We love bottles! Seriously, there are so many fantastic things that you can do with re-purposed bottles. Not just bottles, jars too. We have a ton of jars in all shapes and sizes. I can only imagine that most DIY/crafter types are in the same boat. We can't help it. Some people eat the last pickle and throw away the jar, but not us... no, not us. We wash that jar, remove the label, and turn it into something amazing.
I always have bottles and jars sitting on the counter drying, and I have gotten pretty creative about trying to keep them inverted so they will dry on the inside. I am embarrassed to admit this, but one day I finally got tired of trying to figure it out and found myself looking at beer/wine making supplies to find a bottle drying rack. Thankfully, my mental block cleared before I bought the $40 bottle tree!
It may not be pretty, but it's functional and I built this rack (there's actually two of them) in just under two minutes, and I literally spent $2 (okay, $2 and change, but it was still less than $3).
I started with 2 of these dowels. Keep an eye on the price when you buy them. Some stores have dowels from various types of wood and some of them will be more expensive. The cheapest ones are just fine for this project.
*These are 7/16". You don't have to use this width but you don't want to go much thinner. Whatever size you use, you will need to have a drill bit that is the same size or slightly smaller.
I cut my dowels to 8" lengths.
Then I grabbed some scrap wood from the shop. These are drops from some 2x4's. It doesn't really matter what you use, but the depth of the 2x4 worked well.
Your holes will need to be right down the middle of the board for the sake of balance, so starting close to one end, begin to drill your first hole.
When the drill bit is just starting into the wood a bit, tip the drill down so that it will go in at a slight angle.
Begin your next hole no less than 2" away (more if you are going to be drying more jars than bottles) and repeat the process but this time you want to drill at the opposite angle.
Continue, alternating sides, until you run out of space or dowels.
Now wedge the dowels in place.
*Please disregard the red paint that looks vaguely like a bloody fingerprint. I assure you, no one was harmed in the making of this bottle drying rack!

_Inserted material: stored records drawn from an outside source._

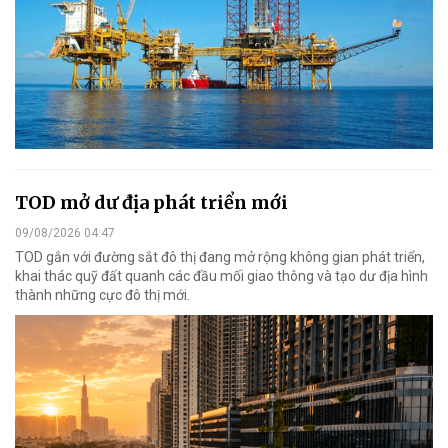
TOD mở dư địa phát triển mới
09/08/2026 04:47
TOD gắn với đường sắt đô thị đang mở rộng không gian phát triển,
khai thác quỹ đất quanh các đầu mối giao thông và tạo dư địa hình
thành những cực đô thị mới.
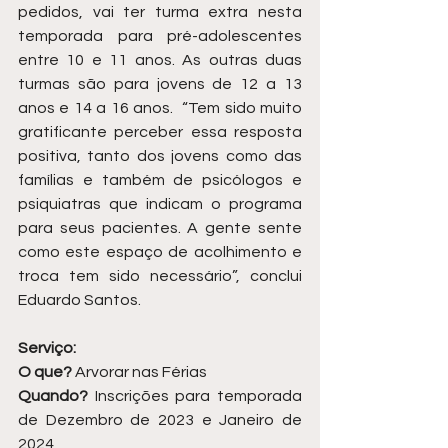
pedidos, vai ter turma extra nesta 
temporada para pré-adolescentes 
entre 10 e 11 anos. As outras duas 
turmas são para jovens de 12 a 13 
anos e 14 a 16 anos.  “Tem sido muito 
gratificante perceber essa resposta 
positiva, tanto dos jovens como das 
famílias e também de psicólogos e 
psiquiatras que indicam o programa 
para seus pacientes. A gente sente 
como este espaço de acolhimento e 
troca tem sido necessário”, conclui 
Eduardo Santos.
Serviço:
O que?
 Arvorar nas Férias
Quando?
 Inscrições para temporada 
de Dezembro de 2023 e Janeiro de 
2024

The goal is to have a relatively tight fit.
If you don't have a tight fit, you may want to add a drop of wood glue in each hole.
I have to be honest, I am only sharing this picture because I am really proud of how well those angles line up. Pretty impressive considering my very precise measurement of a "slight" angle. :-)
That's all there is to it.
See, I told you it was a quick project!
*Depending on the severity of your angles and the weight/height of your bottles, it could tip over if not counter balanced. Try to place your bottles in pairs, on opposite sides, until you know how stable it is.